Test case for police
THE former head of the homeowners’ association at De Zalze Winelands Golf Estate in Stellenbosch tells the Sunday Times that within a day of three members of the Van Breda family being killed in an axe attack in January last year, police made it clear they had only one suspect: Henri van Breda.
Yet it took a further 502 days for Van Breda to taste life behind bars, and even then it was just for a night. After being allowed to walk into Stellenbosch police station with his lawyer on Monday, the following day he left in the back seat of a lawyer’s BMW after lodging bail of R100 000. He now has 12 weeks to contemplate his next court appearance.
The National Prosecuting Authority in the Western Cape is evidently keen to ensure that it will not be embarrassed again by taking a weak case to trial, as it did when it charged Fred van der Vyver with the murder of his girlfriend, Inge Lotz, and dragged Shrien Dewani back from the UK to try him for allegedly plotting to have his wife, Anni, killed on their honeymoon in Cape Town.

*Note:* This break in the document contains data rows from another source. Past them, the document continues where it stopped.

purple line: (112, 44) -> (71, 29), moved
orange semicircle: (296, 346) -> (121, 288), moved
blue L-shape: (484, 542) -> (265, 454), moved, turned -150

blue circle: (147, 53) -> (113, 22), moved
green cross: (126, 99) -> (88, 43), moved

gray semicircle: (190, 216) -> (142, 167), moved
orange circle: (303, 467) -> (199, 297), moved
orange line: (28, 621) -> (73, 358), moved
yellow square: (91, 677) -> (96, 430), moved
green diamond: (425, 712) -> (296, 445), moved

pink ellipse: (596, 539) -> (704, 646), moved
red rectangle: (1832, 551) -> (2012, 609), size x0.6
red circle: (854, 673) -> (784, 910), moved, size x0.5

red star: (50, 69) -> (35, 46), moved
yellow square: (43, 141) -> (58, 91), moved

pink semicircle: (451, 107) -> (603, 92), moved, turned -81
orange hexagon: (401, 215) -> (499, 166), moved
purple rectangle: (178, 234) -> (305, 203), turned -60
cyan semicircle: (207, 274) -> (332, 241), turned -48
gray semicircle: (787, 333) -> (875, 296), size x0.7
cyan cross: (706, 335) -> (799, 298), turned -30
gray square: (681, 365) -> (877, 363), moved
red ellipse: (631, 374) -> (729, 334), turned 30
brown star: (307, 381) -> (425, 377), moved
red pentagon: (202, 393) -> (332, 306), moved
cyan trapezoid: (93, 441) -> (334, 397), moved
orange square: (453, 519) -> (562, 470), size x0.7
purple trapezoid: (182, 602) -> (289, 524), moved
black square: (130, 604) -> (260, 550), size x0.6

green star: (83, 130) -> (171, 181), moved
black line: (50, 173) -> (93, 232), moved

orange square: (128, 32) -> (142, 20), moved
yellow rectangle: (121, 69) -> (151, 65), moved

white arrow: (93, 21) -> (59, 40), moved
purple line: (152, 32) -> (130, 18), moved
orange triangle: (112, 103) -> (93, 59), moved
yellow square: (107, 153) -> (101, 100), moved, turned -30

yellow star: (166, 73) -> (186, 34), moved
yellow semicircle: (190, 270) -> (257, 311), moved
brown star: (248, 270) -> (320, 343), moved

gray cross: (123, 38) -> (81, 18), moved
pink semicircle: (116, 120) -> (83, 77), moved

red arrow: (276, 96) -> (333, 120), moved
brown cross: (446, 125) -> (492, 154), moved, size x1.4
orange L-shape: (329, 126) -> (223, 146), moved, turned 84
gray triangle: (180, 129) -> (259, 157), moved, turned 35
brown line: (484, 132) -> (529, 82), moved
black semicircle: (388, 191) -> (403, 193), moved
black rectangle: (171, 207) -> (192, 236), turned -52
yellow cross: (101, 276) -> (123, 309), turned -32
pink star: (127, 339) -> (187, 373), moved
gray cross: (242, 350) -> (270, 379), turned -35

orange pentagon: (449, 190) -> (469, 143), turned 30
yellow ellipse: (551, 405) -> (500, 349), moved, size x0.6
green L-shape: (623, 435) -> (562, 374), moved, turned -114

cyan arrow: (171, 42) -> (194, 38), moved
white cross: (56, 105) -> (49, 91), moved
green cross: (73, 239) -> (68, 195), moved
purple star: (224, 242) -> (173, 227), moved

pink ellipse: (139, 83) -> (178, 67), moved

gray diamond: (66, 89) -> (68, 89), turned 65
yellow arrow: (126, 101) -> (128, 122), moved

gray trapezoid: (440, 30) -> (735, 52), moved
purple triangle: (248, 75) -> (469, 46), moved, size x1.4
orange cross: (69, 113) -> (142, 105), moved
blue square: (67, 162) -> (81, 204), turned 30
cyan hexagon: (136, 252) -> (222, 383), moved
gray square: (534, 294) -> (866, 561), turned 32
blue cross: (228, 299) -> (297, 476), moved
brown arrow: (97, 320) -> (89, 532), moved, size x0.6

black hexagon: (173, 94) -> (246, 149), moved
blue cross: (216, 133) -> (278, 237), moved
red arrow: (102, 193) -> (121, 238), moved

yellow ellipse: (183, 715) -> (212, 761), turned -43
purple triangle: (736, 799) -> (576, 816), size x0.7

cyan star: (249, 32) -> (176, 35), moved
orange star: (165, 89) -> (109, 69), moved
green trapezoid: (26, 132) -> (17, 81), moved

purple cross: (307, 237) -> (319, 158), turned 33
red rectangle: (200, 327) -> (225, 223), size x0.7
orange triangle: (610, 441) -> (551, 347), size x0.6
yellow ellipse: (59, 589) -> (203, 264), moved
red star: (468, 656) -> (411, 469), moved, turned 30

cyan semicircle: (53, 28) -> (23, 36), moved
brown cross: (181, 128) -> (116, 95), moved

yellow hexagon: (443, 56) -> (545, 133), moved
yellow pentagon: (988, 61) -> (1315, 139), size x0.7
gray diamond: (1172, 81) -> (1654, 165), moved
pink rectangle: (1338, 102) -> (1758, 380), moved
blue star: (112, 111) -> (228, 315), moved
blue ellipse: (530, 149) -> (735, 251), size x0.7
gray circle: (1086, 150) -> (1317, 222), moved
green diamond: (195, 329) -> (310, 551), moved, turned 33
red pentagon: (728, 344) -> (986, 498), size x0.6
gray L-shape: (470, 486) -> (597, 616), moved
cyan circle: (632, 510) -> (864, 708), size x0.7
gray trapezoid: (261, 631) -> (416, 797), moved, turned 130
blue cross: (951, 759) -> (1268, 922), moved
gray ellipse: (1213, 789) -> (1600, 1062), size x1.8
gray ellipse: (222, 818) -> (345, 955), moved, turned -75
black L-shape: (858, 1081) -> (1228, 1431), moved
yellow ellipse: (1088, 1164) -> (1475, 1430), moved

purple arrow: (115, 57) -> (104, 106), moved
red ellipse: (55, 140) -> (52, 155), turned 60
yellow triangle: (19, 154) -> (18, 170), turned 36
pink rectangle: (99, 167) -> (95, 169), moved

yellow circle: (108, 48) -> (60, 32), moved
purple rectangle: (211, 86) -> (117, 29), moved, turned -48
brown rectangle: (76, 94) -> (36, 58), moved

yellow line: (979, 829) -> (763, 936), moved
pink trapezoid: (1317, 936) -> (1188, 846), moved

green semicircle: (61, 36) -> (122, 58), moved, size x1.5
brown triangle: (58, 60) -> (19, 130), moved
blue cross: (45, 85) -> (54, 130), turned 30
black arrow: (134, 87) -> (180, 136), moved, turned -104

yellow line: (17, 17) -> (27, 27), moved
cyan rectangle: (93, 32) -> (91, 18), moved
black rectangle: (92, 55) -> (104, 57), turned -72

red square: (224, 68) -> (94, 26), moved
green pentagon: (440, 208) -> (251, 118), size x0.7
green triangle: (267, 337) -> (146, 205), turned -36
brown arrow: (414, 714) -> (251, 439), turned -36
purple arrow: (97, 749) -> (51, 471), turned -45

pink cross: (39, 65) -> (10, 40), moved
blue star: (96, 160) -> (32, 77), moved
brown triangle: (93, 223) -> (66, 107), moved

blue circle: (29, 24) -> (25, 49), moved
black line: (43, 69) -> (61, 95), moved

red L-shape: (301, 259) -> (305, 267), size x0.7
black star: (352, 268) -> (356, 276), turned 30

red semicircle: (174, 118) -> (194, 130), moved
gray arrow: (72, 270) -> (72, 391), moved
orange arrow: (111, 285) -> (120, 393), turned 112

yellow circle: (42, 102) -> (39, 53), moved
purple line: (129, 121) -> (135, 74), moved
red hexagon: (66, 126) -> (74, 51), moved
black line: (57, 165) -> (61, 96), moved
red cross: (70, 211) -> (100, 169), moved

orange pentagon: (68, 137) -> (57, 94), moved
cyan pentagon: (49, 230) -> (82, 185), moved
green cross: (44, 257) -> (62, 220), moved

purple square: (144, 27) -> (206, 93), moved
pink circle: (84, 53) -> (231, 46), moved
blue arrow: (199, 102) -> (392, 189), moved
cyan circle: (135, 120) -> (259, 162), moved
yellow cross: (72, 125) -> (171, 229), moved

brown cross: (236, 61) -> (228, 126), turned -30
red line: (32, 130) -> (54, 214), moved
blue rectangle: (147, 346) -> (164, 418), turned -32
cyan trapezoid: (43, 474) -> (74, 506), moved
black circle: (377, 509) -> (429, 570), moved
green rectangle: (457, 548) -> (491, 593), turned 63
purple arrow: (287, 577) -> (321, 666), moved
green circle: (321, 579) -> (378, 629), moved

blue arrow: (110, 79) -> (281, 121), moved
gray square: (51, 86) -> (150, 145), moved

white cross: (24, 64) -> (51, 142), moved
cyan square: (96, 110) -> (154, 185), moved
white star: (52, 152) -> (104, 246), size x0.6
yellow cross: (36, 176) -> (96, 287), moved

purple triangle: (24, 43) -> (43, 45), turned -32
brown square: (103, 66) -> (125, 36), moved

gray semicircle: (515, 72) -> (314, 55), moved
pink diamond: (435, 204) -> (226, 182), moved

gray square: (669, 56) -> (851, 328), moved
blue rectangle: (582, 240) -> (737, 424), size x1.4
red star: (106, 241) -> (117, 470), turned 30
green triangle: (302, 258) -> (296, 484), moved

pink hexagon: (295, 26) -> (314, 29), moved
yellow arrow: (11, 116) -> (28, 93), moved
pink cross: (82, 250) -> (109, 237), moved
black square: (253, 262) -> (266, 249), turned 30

That may explain why the Van Breda docket went back and forth several times between the police and prosecutors.
But the delay did almost as much to erode confidence in the criminal justice system as those bungled prosecutions did.
It allowed rumours to take root and flourish — that corrupt detectives had been bought off, that “money talks”, that “whites can get away with murder”.
Now a textbook prosecution is needed. Before standing up in the High Court in Cape Town in September, the state advocate must be totally confident about the case.
Only in this way can the reputation of the police avoid further damage.